About 200 people from across different faith communities and Greater Nashua came out to support the second annual Water Walk hosted by the Thank You Project Saturday morning at Greeley Park.

"I’m really overwhelmed by the tone of the morning," said Charles Uwakwe Okorie, founder of the Thank You Project. Okorie, an immigrant from Nigeria, started the organization to address the lack of clean drinking water available for families in villages of Nigeria.

"We have a need to take care of, this is very urgent," Okorie said, addressing the crowd of participants before the start of the walk. "This has nothing to do with religion; this has absolutely nothing to do with politics. I have religious leaders here – Christians, Muslims, Hindus – everyone needs to drink clean water. We’re talking about humanity."

The nonprofit hopes to raise enough money to provide clean drinking water for thousands in Nigeria by establishing boreholes, or self-sustaining well and water pump systems, and the Water Walk represents their biggest fundraiser.

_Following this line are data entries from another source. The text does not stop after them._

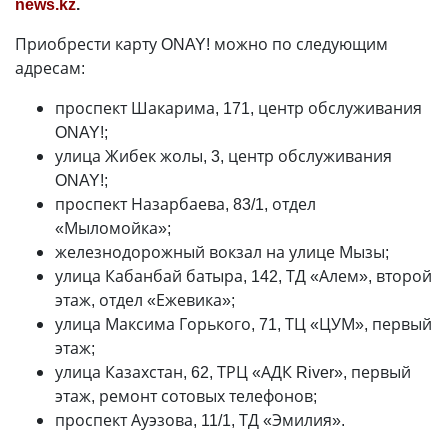
news.kz
.
Приобрести карту ONAY! можно по следующим
адресам:
проспект Шакарима, 171, центр обслуживания
ONAY!;
улица Жибек жолы, 3, центр обслуживания
ONAY!;
проспект Назарбаева, 83/1, отдел
«Мыломойка»;
железнодорожный вокзал на улице Мызы;
улица Кабанбай батыра, 142, ТД «Алем», второй
этаж, отдел «Ежевика»;
улица Максима Горького, 71, ТЦ «ЦУМ», первый
этаж;
улица Казахстан, 62, ТРЦ «АДК River», первый
этаж, ремонт сотовых телефонов;
проспект Ауэзова, 11/1, ТД «Эмилия».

"We can’t stand idly by and watch our brothers and sisters die. We are called to do something right now, especially for the kids," he said.

Participants raised money from donors, pledging to perform the Water Walk, which comprised a two-mile round trip walk from Greeley Park to the Nashua River, complete with a bright orange Home Depot bucket or hollowed-out gourd. Walkers filled their buckets and gourds in the river, and walked the water back to Greeley to represent the daily tasks families in Nigeria must face to get water.

The Thank You Project hopes to begin their mission to the Ututu and Achi communities in Nigeria. Through installing the boreholes, women and children of the villages will no longer have to walk 10 miles round trip every day to collect water that is often not clean enough for drinking.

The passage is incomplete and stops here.